PROBLEM DETAILS -> All entries are to be reproduced exactly; the pictures are to be omitted.

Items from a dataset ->
"""

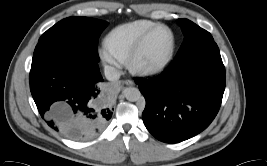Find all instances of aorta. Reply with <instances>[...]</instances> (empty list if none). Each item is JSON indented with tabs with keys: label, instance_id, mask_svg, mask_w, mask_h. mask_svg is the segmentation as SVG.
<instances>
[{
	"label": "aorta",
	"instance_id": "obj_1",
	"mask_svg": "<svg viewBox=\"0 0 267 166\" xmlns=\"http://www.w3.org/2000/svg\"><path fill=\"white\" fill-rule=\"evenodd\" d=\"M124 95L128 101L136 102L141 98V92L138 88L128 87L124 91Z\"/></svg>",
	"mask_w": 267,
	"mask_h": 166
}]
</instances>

"""

RESULT OF THE EXERCISE ->
Find all instances of aorta. Reply with <instances>[...]</instances> (empty list if none). Each item is JSON indented with tabs with keys: label, instance_id, mask_svg, mask_w, mask_h. mask_svg is the segmentation as SVG.
<instances>
[{
	"label": "aorta",
	"instance_id": "obj_1",
	"mask_svg": "<svg viewBox=\"0 0 267 166\" xmlns=\"http://www.w3.org/2000/svg\"><path fill=\"white\" fill-rule=\"evenodd\" d=\"M124 95L128 101L136 102L141 98V92L138 88L128 87L124 91Z\"/></svg>",
	"mask_w": 267,
	"mask_h": 166
}]
</instances>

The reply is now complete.